Journal of Contemporary History
- Discipline: History
- Language: English
- Edited by: Richard J. Evans; Mary C. Neuburger;

Publication details
- History: 1966–present
- Publisher: SAGE Publications
- Frequency: Quarterly
- Impact factor: 0.769 (2018)

Standard abbreviations
- ISO 4: J. Contemp. Hist.

Indexing
- ISSN: 0022-0094 (print) 1461-7250 (web)
- LCCN: 66009877
- JSTOR: 00220094
- OCLC no.: 1783199

Links
- Journal homepage; Online access; Online archive;

= Journal of Contemporary History =

Quarterly peer-reviewed academic journal

The Journal of Contemporary History is a quarterly peer-reviewed academic journal covering the study of history in all parts of the world since 1930. It was established in 1966 by Walter Laqueur and George L. Mosse. Originally published by Weidenfeld & Nicolson it was purchased by SAGE Publications in 1972. The editors-in-chief are Richard J. Evans (University of Cambridge) and Mary C. Neuburger (University of Texas at Austin).

==Content and scope==

The journal publishes scholarly articles, review articles and book reviews, covering a broad range of historical approaches including social, economic, political, diplomatic, intellectual and cultural, on every country and region of the world within living memory, from 1930 to the present day. The journal also publishes special issues, arising from conferences or from an externally submitted proposal.

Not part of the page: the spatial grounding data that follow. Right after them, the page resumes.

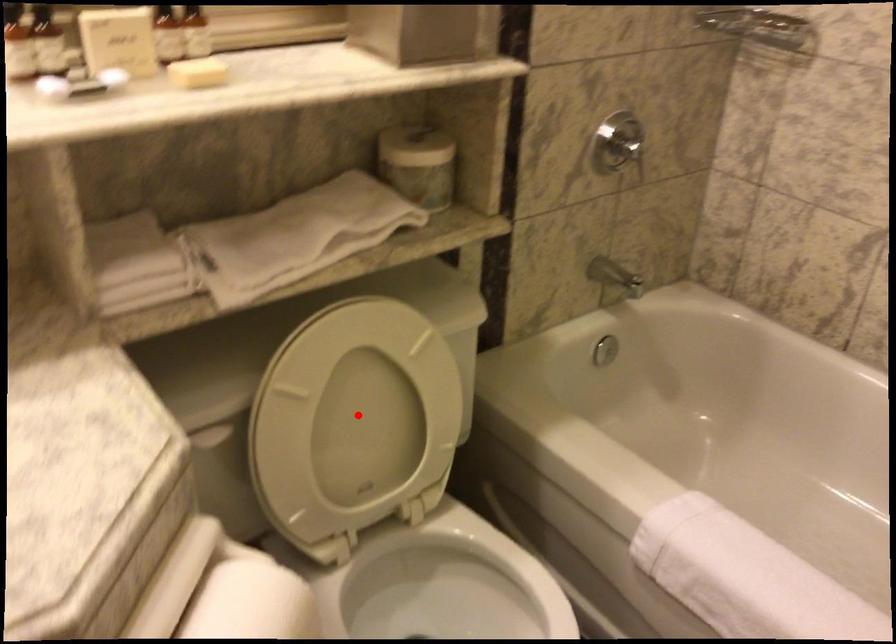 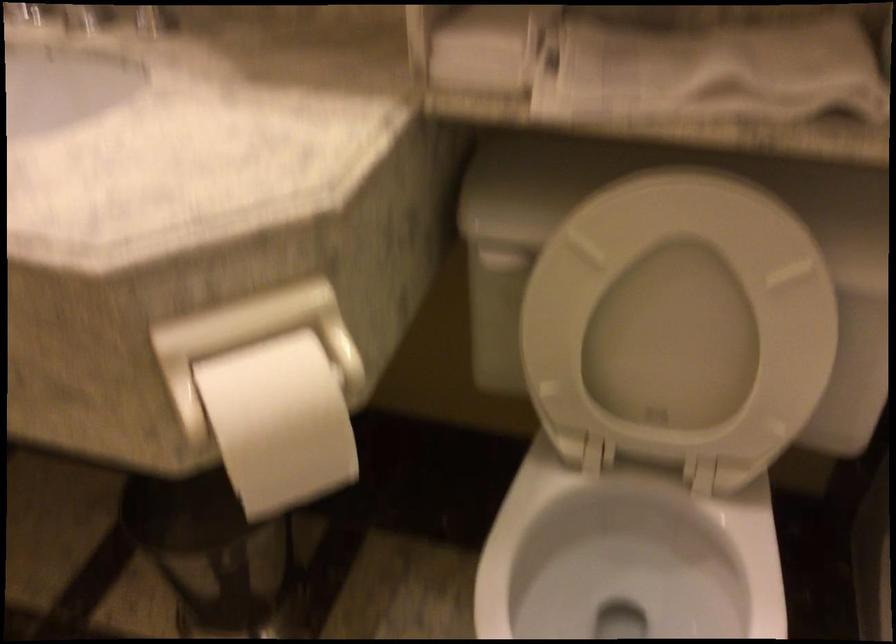 The point at the highlighted location is marked in the first image. Where is the corresponding point in the second image?

(678, 322) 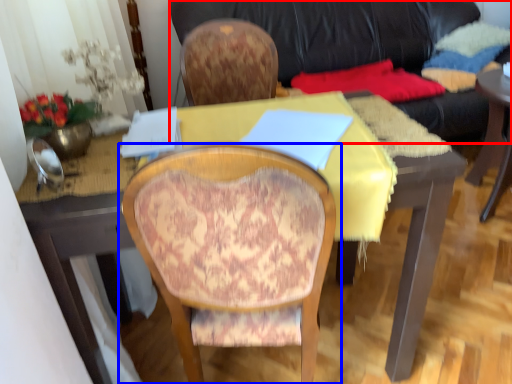 Question: Which point is further to the camera, studio couch (highlighted by a red box) or chair (highlighted by a blue box)?

Choices:
 (A) studio couch
 (B) chair

Answer: (A)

Since 2008, the journal has included reviews of individual books, in addition to review articles covering a range of books within the compass of a single critical essay.

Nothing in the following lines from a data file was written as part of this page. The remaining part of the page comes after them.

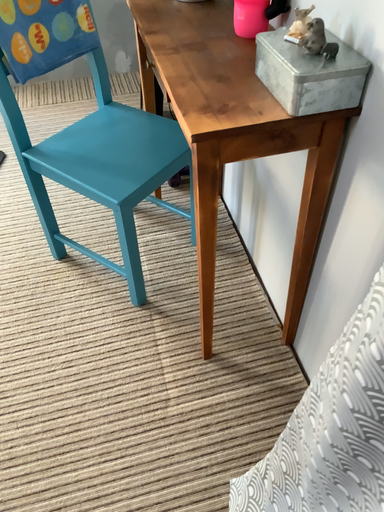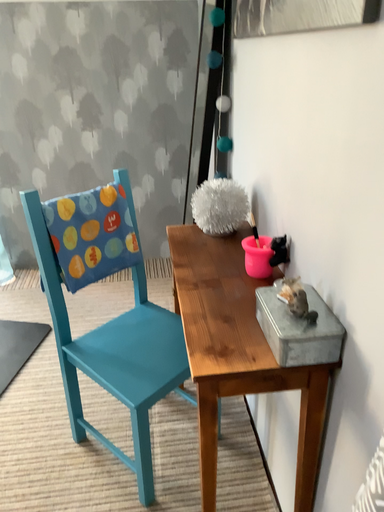 Question: How did the camera likely rotate when shooting the video?

Choices:
 (A) rotated upward
 (B) rotated downward

Answer: (A) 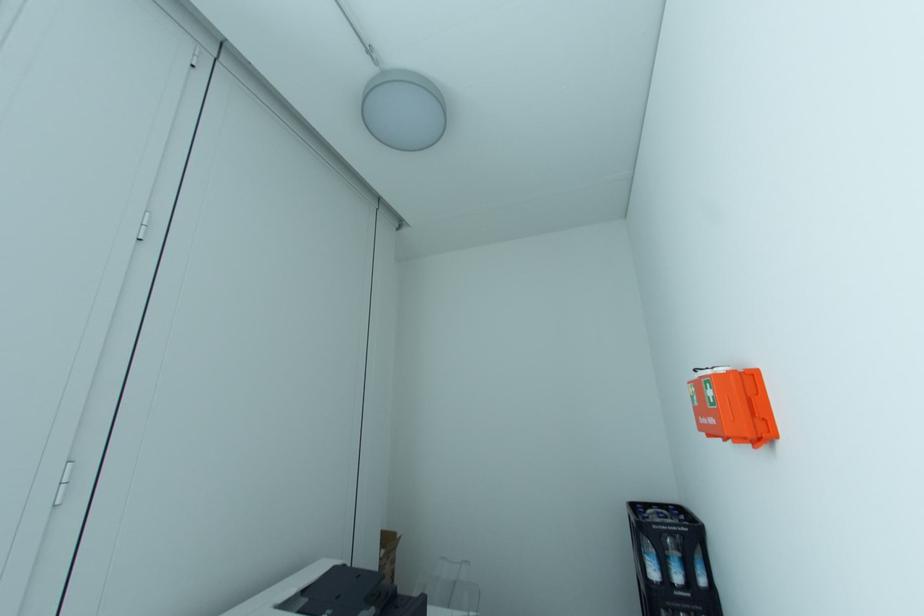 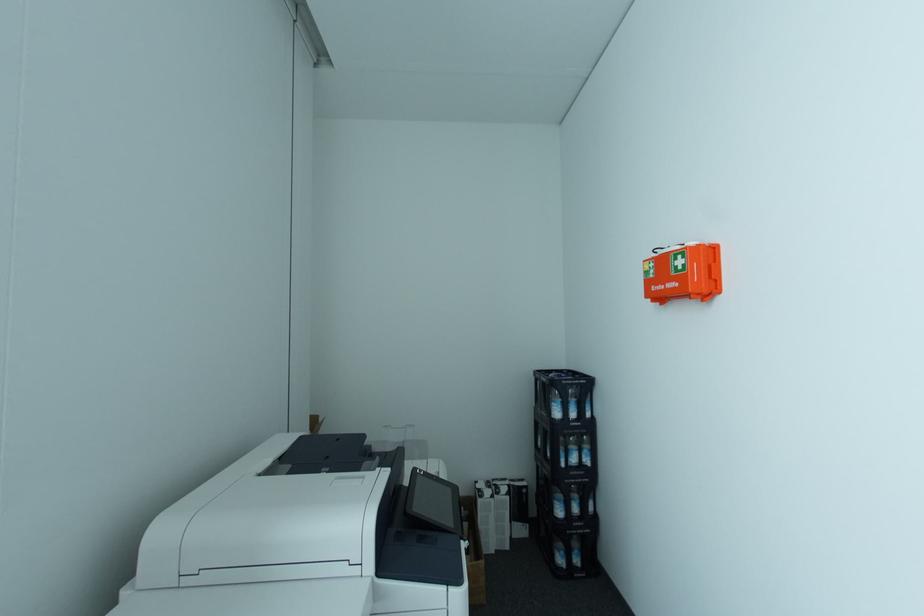 Question: The images are taken continuously from a first-person perspective. In which direction is your viewpoint rotating?

Choices:
 (A) Left
 (B) Right
 (C) Up
 (D) Down

Answer: (B) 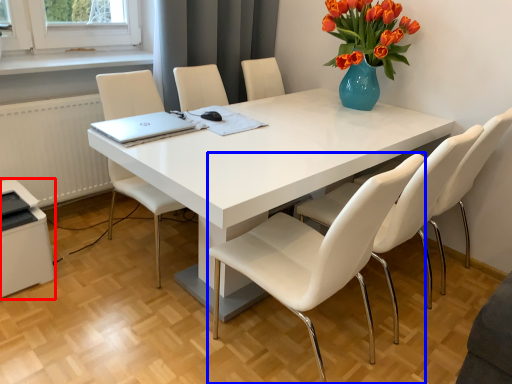 Question: Which object appears closest to the camera in this image, printer (highlighted by a red box) or chair (highlighted by a blue box)?

Choices:
 (A) printer
 (B) chair

Answer: (B) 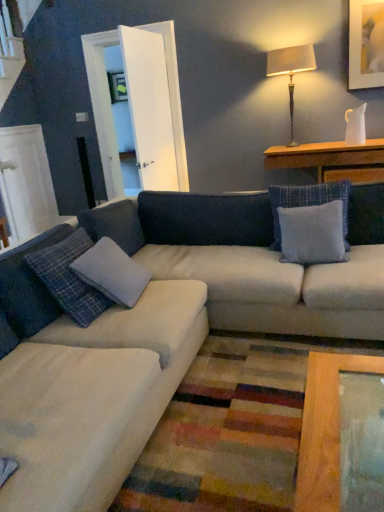 Question: Does wooden table at upper right have a larger size compared to gray fabric pillow at center, which is the second pillow in left-to-right order?

Choices:
 (A) yes
 (B) no

Answer: (A)

Question: Is wooden table at upper right further to camera compared to gray fabric pillow at center, which is the second pillow in left-to-right order?

Choices:
 (A) yes
 (B) no

Answer: (A)

Question: From the image's perspective, is wooden table at upper right below gray fabric pillow at center, marked as the first pillow in a right-to-left arrangement?

Choices:
 (A) no
 (B) yes

Answer: (A)

Question: Is wooden table at upper right next to gray fabric pillow at center, marked as the first pillow in a right-to-left arrangement, and touching it?

Choices:
 (A) no
 (B) yes

Answer: (A)

Question: From the image's perspective, is wooden table at upper right on gray fabric pillow at center, marked as the first pillow in a right-to-left arrangement?

Choices:
 (A) no
 (B) yes

Answer: (B)

Question: Is wooden table at upper right positioned before gray fabric pillow at center, which is the second pillow in left-to-right order?

Choices:
 (A) no
 (B) yes

Answer: (A)

Question: Is white fabric couch at center positioned beyond the bounds of matte gold picture frame at upper right?

Choices:
 (A) no
 (B) yes

Answer: (B)

Question: Would you say white fabric couch at center contains matte gold picture frame at upper right?

Choices:
 (A) yes
 (B) no

Answer: (B)

Question: Considering the relative positions of white fabric couch at center and matte gold picture frame at upper right in the image provided, is white fabric couch at center in front of matte gold picture frame at upper right?

Choices:
 (A) yes
 (B) no

Answer: (A)

Question: Is white fabric couch at center next to matte gold picture frame at upper right?

Choices:
 (A) yes
 (B) no

Answer: (B)

Question: Is white fabric couch at center thinner than matte gold picture frame at upper right?

Choices:
 (A) yes
 (B) no

Answer: (B)

Question: Is white fabric couch at center wider than matte gold picture frame at upper right?

Choices:
 (A) no
 (B) yes

Answer: (B)

Question: From a real-world perspective, is matte gold picture frame at upper right located beneath metallic gold table lamp at upper right?

Choices:
 (A) yes
 (B) no

Answer: (B) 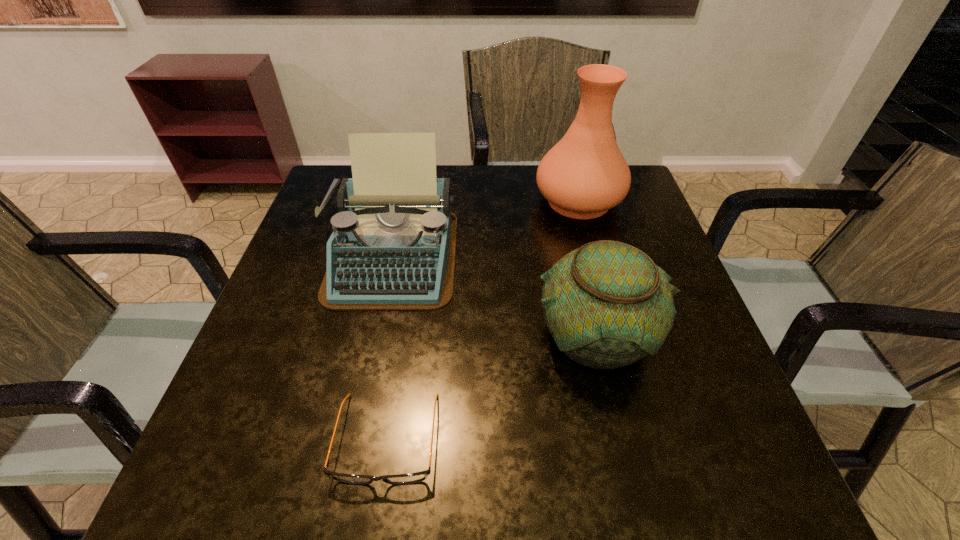 Find the location of a particular element. object at the near edge is located at coordinates (399, 479).

Identify the location of object that is at the left edge. (393, 247).

In order to click on vase located in the right edge section of the desktop in this screenshot , I will do `click(584, 175)`.

The height and width of the screenshot is (540, 960). I want to click on pottery present at the right edge, so click(x=606, y=304).

Find the location of a particular element. The image size is (960, 540). object that is at the far left corner is located at coordinates (393, 247).

Identify the location of object positioned at the far right corner. (584, 175).

Where is `free region at the far edge of the desktop`? free region at the far edge of the desktop is located at coordinates (538, 193).

Locate an element on the screen. The image size is (960, 540). vacant space at the left edge of the desktop is located at coordinates (295, 275).

Where is `vacant space at the right edge of the desktop`? vacant space at the right edge of the desktop is located at coordinates (636, 389).

Where is `free spot between the third tallest object and the nearest object`? Image resolution: width=960 pixels, height=540 pixels. free spot between the third tallest object and the nearest object is located at coordinates (491, 387). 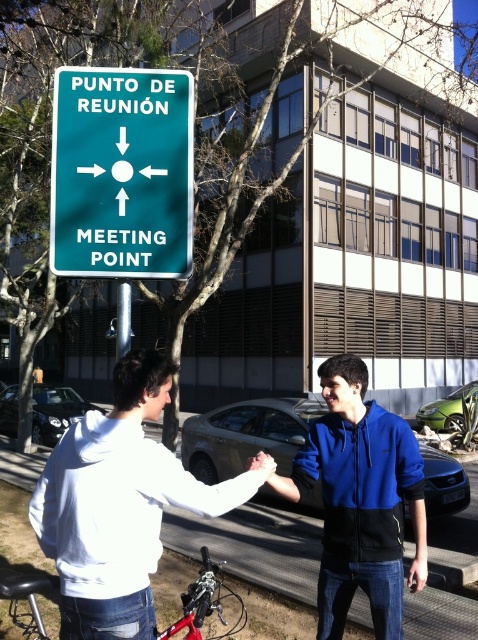 You are a delivery driver needing to park your car between the metallic gray sedan at center and the shiny black car at lower left. Can you fit your car there if your car is 15 feet long?

The distance between the metallic gray sedan at center and the shiny black car at lower left is 36.93 feet. Since your car is 15 feet long, there is enough space to park between them as 36.93 feet is greater than 15 feet.

You are a pedestrian who wants to cross the street safely. You see a metallic gray sedan at center and a shiny black car at lower left. Which car is closer to you?

The metallic gray sedan at center is closer to the viewer than the shiny black car at lower left, so the metallic gray sedan at center is the closer one.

==Abstracting and indexing==
The journal is abstracted and indexed in Scopus and the Social Sciences Citation Index.

==Reception==
The journal has been described as "an excellent international publication". The Times Literary Supplement has described it as "one of the outstanding learned journals of history in the English-speaking world."

According to the Journal Citation Reports, the journal has a 2018 impact factor of 0.769, ranking it 22nd out of 95 journals in the category "History".